The CRC calculation is referenced from a routine that is rolling through KERNEL32.DLL and calling GetProcAddress(). This pattern screams for attention “Hey! I’m malicious!”

So again, Digital DNA™ for the win. The CRC can be detected using a generic method, and when detected in control flow in proximity to GetProcAddress() loop, it scores hot with trait C3 F7.

These are just some examples of how Digital DNA™ focuses on analyzing the code itself, as opposed to blacklisted MD5’s or ASCII strings. It is not possible to specify these behavioral patterns with simple languages like OpenIOC or even ADXML (Active Defense’s XML for scan policies) – they can only be detected programmatically. That is why our product Active Defense doesn’t depend on IOC’s alone to do the job – in fact, Active Defense starts with full physical memory analysis and Digital DNA™ sequencing. IOC’s come second and only if the user wants to extend the default detection capability with custom threat intelligence. The two methods work well together, Digital DNA™ to detect new and unknown threats, and IOC’s as a follow-up sweep for known APT behaviors.

Using IOC’s effectively

One of the reasons we invented Digital DNA™ is because IOC’s alone aren’t good enough. A problem arises when IOC’s are only used to detect known threats. Think about this – if your IOC’s are just a blacklist of recently discovered malware MD5’s and unique strings then its equivalent to a small AV dat file. Even though IOC’s can be used to detect TTP’s (i.e., scanning the enterprise for split RAR archives or recent use of ‘net.exe’) we generally see them employed to detect specific malware files. If your organization has a database of IOC’s then look for yourself. How many entries have MD5 checksums? How many are specific to a malware sample, a specific registry key used to survive reboot, etc? If you see an overabundance of these signatures then beware – this is the same old blacklist-driven security model that has been failing us for over 10 years now. On the other hand, if you are using IOC’s to scan for more generalized things, such as command-line usage, access times on common utilities, executables in the recycle bin, etc., then you are on a far better trajectory. I support open intelligence sharing, but I caution you against falling into the “magical strings” bucket. Too often our industry shares threat intelligence in the form of blacklisted MD5’s or IP addresses – this kind of threat intelligence is nearly useless.

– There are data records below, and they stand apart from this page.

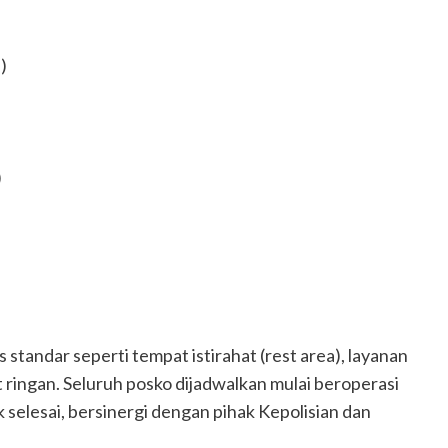
)
)
s standar seperti tempat istirahat (rest area), layanan
at ringan. Seluruh posko dijadwalkan mulai beroperasi
k selesai, bersinergi dengan pihak Kepolisian dan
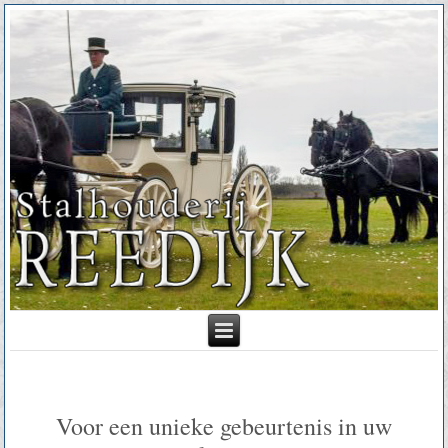
Voor een unieke gebeurtenis in uw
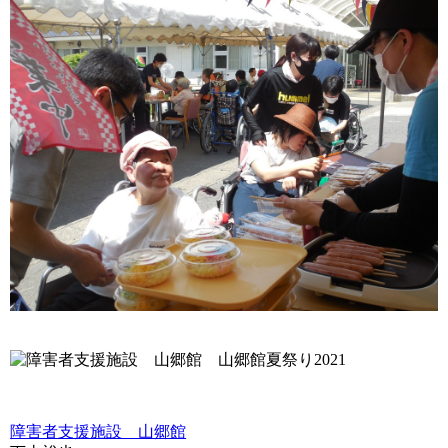
障害者支援施設 山郷館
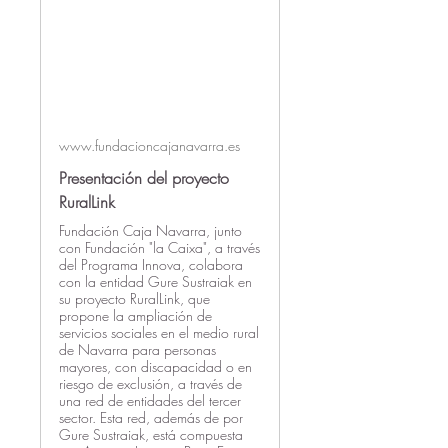
www.fundacioncajanavarra.es
Presentación del proyecto
RuralLink
Fundación Caja Navarra, junto
con Fundación "la Caixa", a través
del Programa Innova, colabora
con la entidad Gure Sustraiak en
su proyecto RuralLink, que
propone la ampliación de
servicios sociales en el medio rural
de Navarra para personas
mayores, con discapacidad o en
riesgo de exclusión, a través de
una red de entidades del tercer
sector. Esta red, además de por
Gure Sustraiak, está compuesta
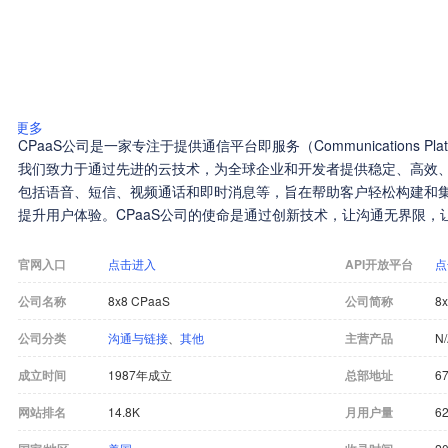
更多
CPaaS公司是一家专注于提供通信平台即服务（Communications Platfo
我们致力于通过先进的云技术，为全球企业和开发者提供稳定、高效
包括语音、短信、视频通话和即时消息等，旨在帮助客户轻松构建和
提升用户体验。CPaaS公司的使命是通过创新技术，让沟通无界限，
官网入口
点击进入
API开放平台
点
公司名称
8x8 CPaaS
公司简称
8
公司分类
沟通与链接
、
其他
主营产品
N
成立时间
1987年成立
总部地址
67
网站排名
14.8K
月用户量
62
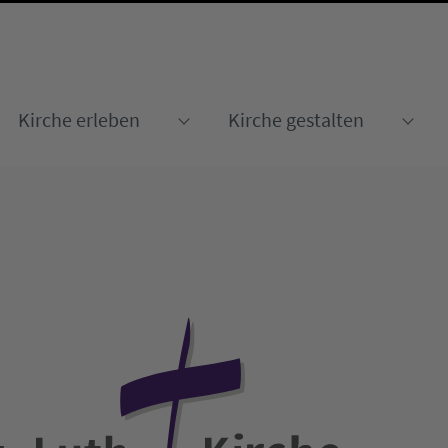
Kirche erleben
Kirche gestalten
Submenu for "Kirche erleben
Sub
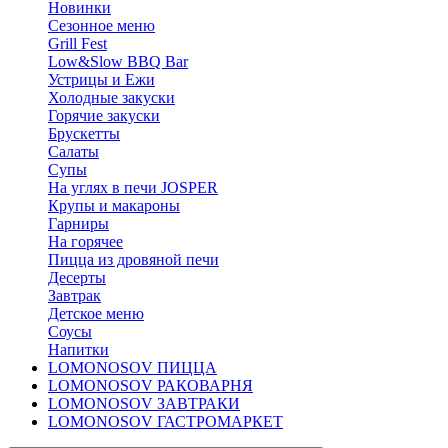
Новинки
Сезонное меню
Grill Fest
Low&Slow BBQ Bar
Устрицы и Ежи
Холодные закуски
Горячие закуски
Брускетты
Салаты
Супы
На углях в печи JOSPER
Крупы и макароны
Гарниры
На горячее
Пицца из дровяной печи
Десерты
Завтрак
Детское меню
Соусы
Напитки
LOMONOSOV ПИЦЦА
LOMONOSOV РАКОВАРНЯ
LOMONOSOV ЗАВТРАКИ
LOMONOSOV ГАСТРОМАРКЕТ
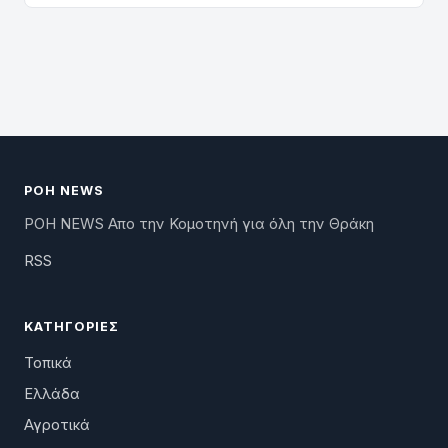
ΡΟΗ NEWS
ΡΟΗ NEWS Απο την Κομοτηνή για όλη την Θράκη
RSS
ΚΑΤΗΓΟΡΊΕΣ
Τοπικά
Ελλάδα
Αγροτικά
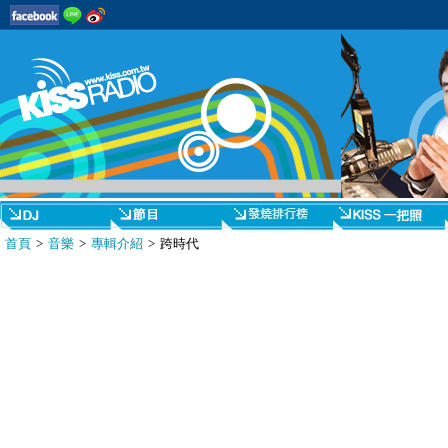
首頁
>
音樂
>
專輯介紹
> 跨時代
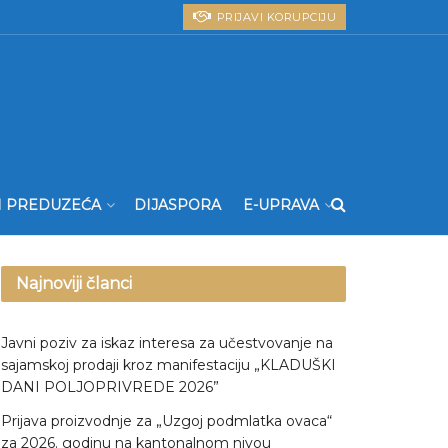
PRIJAVI KORUPCIJU
I PREDUZEĆA
DIJASPORA
E-UPRAVA
Najnoviji članci
Javni poziv za iskaz interesa za učestvovanje na
sajamskoj prodaji kroz manifestaciju „KLADUŠKI
DANI POLJOPRIVREDE 2026”
Prijava proizvodnje za „Uzgoj podmlatka ovaca“
za 2026. godinu na kantonalnom nivou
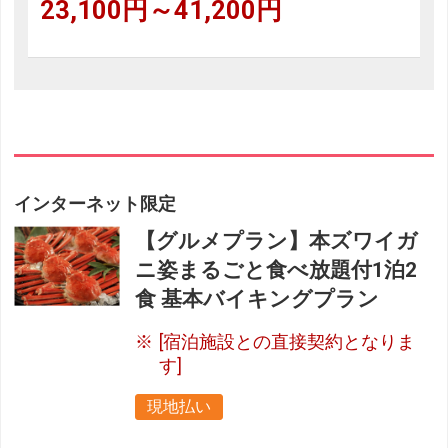
23,100円～41,200円
インターネット限定
【グルメプラン】本ズワイガ
ニ姿まるごと食べ放題付1泊2
食 基本バイキングプラン
[宿泊施設との直接契約となりま
す]
現地払い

HBGary’s managed services team generates many IOC’s in the course of their work, and I am happy to say that we share all of them with our Active Defense customers – we don’t keep them secret. They are provided automatically in the form of a library that is auto-updated. Customers can pick and choose from many search definitions and use these as a basis to create their own custom searches. Our team tries to steer away from malware-specific indicators, and instead focuses on the generic attack patterns that can be detected at the host. We give these to our customers because we want them to get the most from our software. We enable people to be self-reliant.

When you use Digital DNA™ and IOC’s together, you aren’t relying on a “magical bag of strings” that go stale every two months. Instead, you are detecting new threats and then using IOC’s to apply attrition against the attacker’s persistence. This is a strong defensive position. This is why our proven behavior-based solution approach is increasingly winning us new customers – even unseating our competition in many accounts.